A sostenere materialmente la mancanza di risorse dovuta all’interruzione del progetto Sprar seguita all’incriminazione di Lucano, ha provveduto l’associazione “A buon diritto” guidata da Luigi Manconi, già senatore e presidente della Commissione dei Diritti Umani del Senato, che, subito dopo la condanna di Lucano in primo grado, ha lanciato una fortunata raccolta fondi che oggi ha permesso a Riace di resistere e rilanciare il profilo del Villaggio Globale, con nuove famiglie di afghani e africani.

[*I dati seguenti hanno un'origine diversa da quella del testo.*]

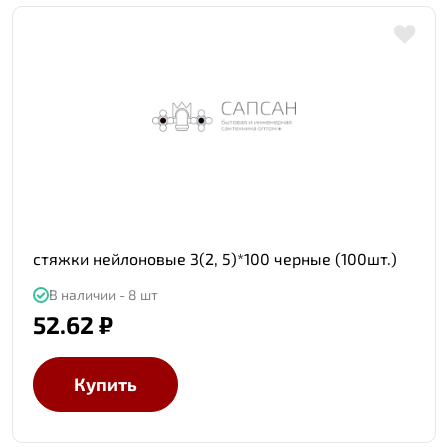
стяжки нейлоновые 3(2, 5)*100 черные (100шт.)
В наличии - 8 шт
52.62 ₽
Купить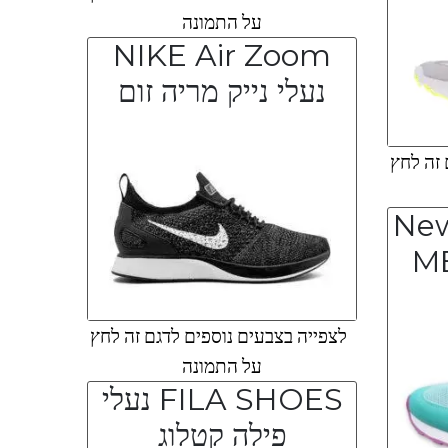
על התמונה
NIKE Air Zoom
נעלי נייק מריה זום
 זה לחץ
New
M
לצפייה בצבעים נוספים לדגם זה לחץ
על התמונה
FILA SHOES נעלי
פילה קטלוג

Grazie a questa ancora di salvezza, Lucano ha potuto mostrare che Riace è ben viva e la sia filosofia è più che mai al passo con la durezza dei nostri giorni e che accogliere non vuol dire solo tendere una mano ai profughi ucraini, ma a tutte le vittime silenti delle decine di guerre che bruciano il mondo. Vittime dimenticate dappertutto, ma non a Riace.
A completare il parterre della serata napoletana ci saranno l’avvocato Elena Coccia, già vicepresidente della Provincia di Napoli, figura emblematica della sinistra partenopea e Alex Zanotelli, missionario, che della vicenda di Riace è uno dei massimi conoscitori e convinto sostenitore. Ad introdurre la serata sarà Maurizio del Bufalo, coordinatore del Festival del Cinema dei Diritti Umani di Napoli, la storica manifestazione che dal 2008 segue la vicenda umana e professionale di Domenico Lucano e cura le manifestazioni dell’estate riacese.

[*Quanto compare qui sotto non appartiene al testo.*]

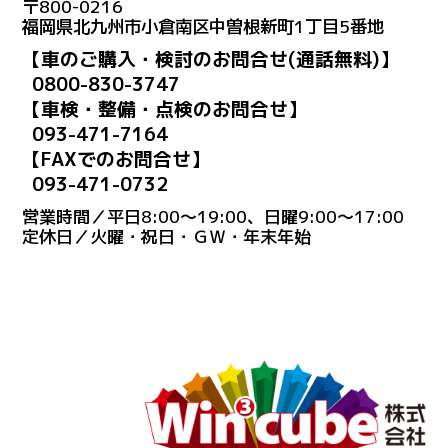
〒800-0216
福岡県北九州市小倉南区中曽根新町1丁目5番地
【車のご購入・検討のお問合せ(通話無料)】
0800-830-3747
【車検・整備・点検のお問合せ】
093-471-7164
【FAXでのお問合せ】
093-471-0732
営業時間／平日8:00～19:00、日曜9:00～17:00
定休日／火曜・祝日・ＧＷ・年末年始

Insomma una serata che si preannuncia ricca di fermenti, anche alla luce dei recenti avvenimenti di Cutro che hanno svelato la reale consistenza del fenomeno migratorio e degli sbarchi sulla costa calabrese che si succedono senza interruzione da anni, a dispetto degli accordi Italia-Libia, del silenzio di gran parte dei media pubblici, del comportamento criminale del governo libico e della campagna diffamatoria contro le ong europee e le loro navi umanitarie, accusate di incoraggiare la fuga di disperati dalle coste africane (pull factor) con l’illusione della salvezza in Europa.
Una serata da non perdere per riflettere sullo stato del sistema giudiziario italiano.